Best Buy bags U.S. mobile venture, axes UK chain
Best Buy logo is seen at a Best Buy store in Toronto in this April 19, 2011 file photo. REUTERS

Best Buy Co. Inc. (NYSE: BBY) is returning to China, but this time the world's largest electronics retailer is coming back as a smaller version of its previous self -- from big-box to zahuo dian (that's Chinese for small goods shop).

The Richfield, Minn.-based company said it will launch 14 Best Buy Mobile outlets this year in malls operated by Nanjing-based Five Star Appliance Co. Ltd., which Best Buy acquired in 2006.

The first two of Best Buy's smaller, leaner mobile-technology focused outlets will open by the end of June, according to a statement issued late Tuesday. All of the outlets will be launched in Nanjing, but if they're successful more stores will open in Jiangsu province and then later in other parts of the country.

Calling it a new shopping experience, Shari Ballard, who heads the company's international operations, said in a statement that the launch of the stores is the first step in a partnership with UK-based Carphone Warehouse Group PLC (London: CPW), which has a 50 percent interest in Best Buy's European operations, to expand in the Chinese market.

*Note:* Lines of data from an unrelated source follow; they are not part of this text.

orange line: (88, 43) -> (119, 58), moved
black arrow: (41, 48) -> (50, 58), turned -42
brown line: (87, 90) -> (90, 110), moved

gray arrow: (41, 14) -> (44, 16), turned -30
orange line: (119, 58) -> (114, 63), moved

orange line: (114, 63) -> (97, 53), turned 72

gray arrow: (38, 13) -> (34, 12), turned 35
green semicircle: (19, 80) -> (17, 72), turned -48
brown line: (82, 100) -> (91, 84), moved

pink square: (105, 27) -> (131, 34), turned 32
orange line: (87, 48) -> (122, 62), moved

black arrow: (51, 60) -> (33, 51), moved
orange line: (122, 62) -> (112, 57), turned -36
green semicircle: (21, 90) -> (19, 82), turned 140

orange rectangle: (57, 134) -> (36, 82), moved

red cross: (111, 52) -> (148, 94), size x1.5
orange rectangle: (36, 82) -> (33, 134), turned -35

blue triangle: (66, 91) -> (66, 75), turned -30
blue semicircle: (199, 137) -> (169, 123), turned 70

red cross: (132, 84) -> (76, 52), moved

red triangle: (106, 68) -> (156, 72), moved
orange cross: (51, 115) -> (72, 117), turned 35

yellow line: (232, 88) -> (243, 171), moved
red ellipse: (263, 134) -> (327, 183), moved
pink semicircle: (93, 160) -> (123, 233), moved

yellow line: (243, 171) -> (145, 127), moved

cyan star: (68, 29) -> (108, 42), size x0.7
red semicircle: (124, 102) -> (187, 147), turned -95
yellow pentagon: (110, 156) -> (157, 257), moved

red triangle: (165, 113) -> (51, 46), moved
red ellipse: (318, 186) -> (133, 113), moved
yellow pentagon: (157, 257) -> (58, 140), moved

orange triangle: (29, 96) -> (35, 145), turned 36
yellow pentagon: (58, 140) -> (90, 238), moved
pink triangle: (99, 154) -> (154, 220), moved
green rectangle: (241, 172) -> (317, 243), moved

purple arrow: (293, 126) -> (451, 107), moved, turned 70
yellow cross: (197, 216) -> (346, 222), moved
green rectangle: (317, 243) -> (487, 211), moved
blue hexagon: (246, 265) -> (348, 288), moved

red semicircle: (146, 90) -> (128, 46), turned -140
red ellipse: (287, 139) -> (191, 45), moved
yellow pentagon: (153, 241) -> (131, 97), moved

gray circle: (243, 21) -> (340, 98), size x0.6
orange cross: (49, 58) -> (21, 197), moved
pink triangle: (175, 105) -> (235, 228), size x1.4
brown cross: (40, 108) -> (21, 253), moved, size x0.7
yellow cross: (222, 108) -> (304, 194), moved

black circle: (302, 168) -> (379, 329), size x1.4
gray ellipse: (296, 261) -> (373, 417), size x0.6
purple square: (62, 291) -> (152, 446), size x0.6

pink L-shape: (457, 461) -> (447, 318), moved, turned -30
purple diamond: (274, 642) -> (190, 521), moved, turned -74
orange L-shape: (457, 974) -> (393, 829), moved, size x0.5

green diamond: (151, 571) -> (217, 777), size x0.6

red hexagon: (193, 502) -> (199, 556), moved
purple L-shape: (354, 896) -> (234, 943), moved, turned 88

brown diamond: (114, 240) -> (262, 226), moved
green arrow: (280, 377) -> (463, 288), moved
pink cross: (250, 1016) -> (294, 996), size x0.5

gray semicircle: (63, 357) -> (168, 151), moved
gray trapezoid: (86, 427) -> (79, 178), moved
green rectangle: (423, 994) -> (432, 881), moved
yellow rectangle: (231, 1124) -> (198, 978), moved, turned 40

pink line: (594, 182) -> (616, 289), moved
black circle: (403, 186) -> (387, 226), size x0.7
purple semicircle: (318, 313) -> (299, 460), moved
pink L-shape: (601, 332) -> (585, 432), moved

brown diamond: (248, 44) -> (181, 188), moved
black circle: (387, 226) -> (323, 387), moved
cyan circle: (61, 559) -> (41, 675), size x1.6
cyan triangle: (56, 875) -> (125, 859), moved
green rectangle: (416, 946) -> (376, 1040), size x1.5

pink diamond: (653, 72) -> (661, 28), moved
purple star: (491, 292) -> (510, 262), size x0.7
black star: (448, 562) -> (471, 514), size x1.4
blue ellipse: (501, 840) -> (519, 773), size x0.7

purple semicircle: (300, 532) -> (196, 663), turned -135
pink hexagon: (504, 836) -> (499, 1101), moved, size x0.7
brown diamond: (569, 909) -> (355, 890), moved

Best Buy announced plans earlier this year to close 50 of its big-box stores and to open hundreds of smaller Best Buy Mobile outlets in the U.S. Between 2008 and last year the company experimented with its signature yellow-and-blue large showrooms in China, but the venture failed to attract consumers; it shut its last big box in February 2011.

Best Buy suffered from its American business practice in China, where retailers usually do not buy goods from manufacturers for reselling, said a report Wednesday in The China Perspective. Instead, its Chinese peers operate by renting the stores to manufacturers as well as taking commission from sale profit, which actually make them more of a commercial property developer.

Meanwhile, Best Buy founder and 20 percent-stakeholder Richard Schulze is in talks with Credit Suisse Group AG (NYSE: CS), possibly discussing the options for a buyout that would take the company private, Reuters reported Tuesday, citing unnamed sources. Schulze resigned from the company's board earlier this month.

Shares on the New York Stock Exchange rose 18 cents to $19.55 in afternoon trading. In Frankfurt, Germany, trading, the stock rose 3.1 percent.